Up the front Fabian Cancellara drove the pack on, as the pave pulvarised the peloton. With the bunch split into five chasing groups, Hesjedal pushed, kicking away from the riders that had survived the pave to remain in the breakaway, as behind him the remaining 190 riders charged onwards.

With Chevanal plagued by mechanical problems, Fabian Cancellara had the yellow jersey back in his sights, as the Frenchman suffered not one but two punctures, that saw him swap his bike twice. By sheer luck his team car was not far away on both occasions, as ASO had earlier changed the rules to stop mechanics being dropped on the route with waiting bikes that had not been scanned for the fabled motors, whose spectre was haunting the Tour following the accusations made against Tour of Flanders and Paris-Roubaix winner, Fabian Cancellara.

Cancellara's efforts to bring the charge forward were rewarded as he grabbed time back from the unfortunate Frenchman. The front section caught Hesjedal in the final 10km as the headed for a sprint finish that would certainly be contested. Hushovd, who had been so angered by the neutralisation of the stage 2 finish, had managed to survive up front, avoiding crashes and the pave that had troubled so many. Victorious in the sprint, he saw it as revenge for the result of the day before. Second over the line was Sky rider and former Junior Paris-Roubaix champion, Geraint Thomas, who was rewarded with the Young Riders Competition jersey, moving up to second place in the GC.

Chavenal may have lost the yellow jersey to Cancellara, but all was not lost for his team as Pinaeu retained the King of the Mountains polka dot jersey. Having lost out to Hushovd for the stage win, Hesjedal was rewarded with the accolade of Most Courageous rider.

Not everyone felt elation at the finish however. An insensed Jens Voigt voiced his anger at the inclusion of the roads infamously labelled the Hell of the North.
"..I see it with an angry eye. Back in the day, the first time they rode the Tourmalet, the Frenchman that won it, as he crossed the line, he said:"You murderers!" I want to take that quote and with all of that emotion and scream it again. Because of this reckless and dangerous game the oranisers have played with thre riders' health, I lost one of my best friends in bike racing due to a broken collarbone. You cant imagine how angry and pissed off I am over the decision to include this stage of the Tour" he said. "It was a daft decision to include this stage in the Tour. For months, we've said, people, this is too much of a spectacle, this is too dangerous, did they listen to us? No."

While some may not agree, it is an opinion that has been voiced by many over the last two days. Robbie Hunter had earlier commented on route of stage 2 as dangerous. If this is the drama that ASO envisaged, then it has paid off. 198 riders are down to 189 already and the race hasnt even entered the mountains yet.

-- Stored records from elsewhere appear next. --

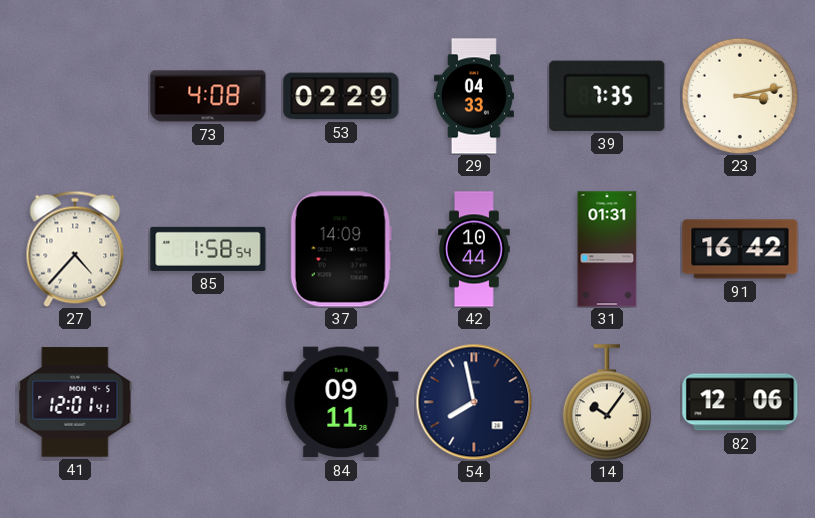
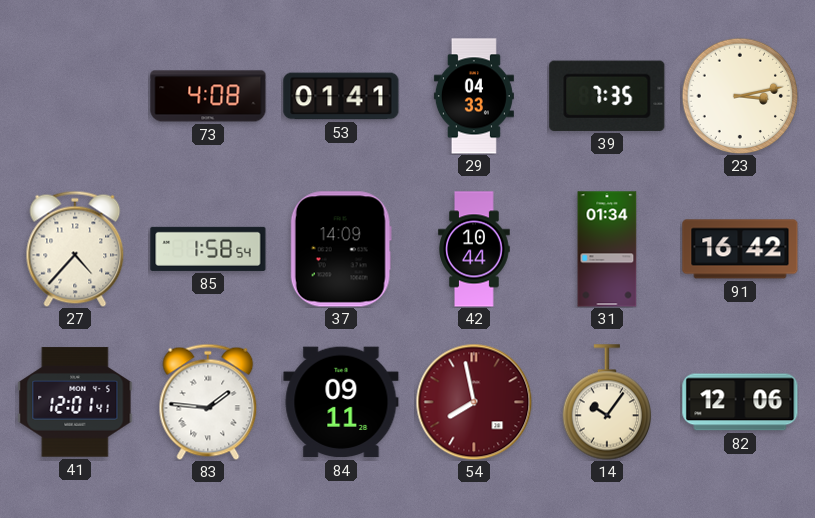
53: 02:29 -> 01:41
31: 01:31 -> 01:34
83: none -> 1:46
54 dial: navy -> burgundy
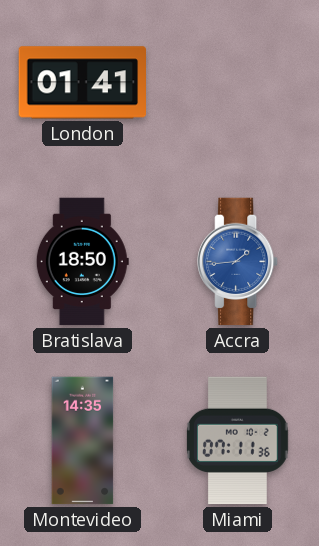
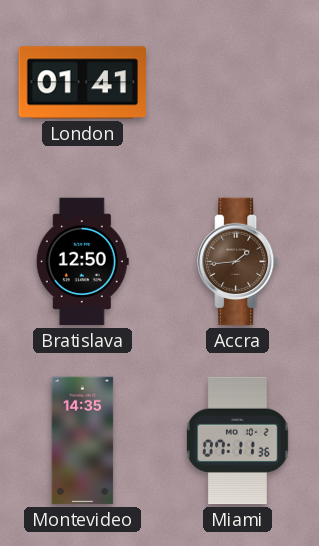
Bratislava: 18:50 -> 12:50
Accra dial: blue -> brown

Stage 4 will see the sprinters have their day, as Cavendish is sure to be on the look out for points now his rival is in the Mailot Vert. Starting in Cambrai, the peloton will travel southeast. In the north, the exposed roads can be windy, but the peloton is less likely to be troubled by this in warm weather. After a flat stage, a sprint finish in Reims, a town which has hosted the Tour ten times in the past, is expected. There are nine roundabouts in the final five kilometers leading to the finish, which is sure to cause chaos if the last few days can be anything to go on. In 2002, Robbie McEwen won his second of twelve Tour wins in Reims. Can he be victorious again today?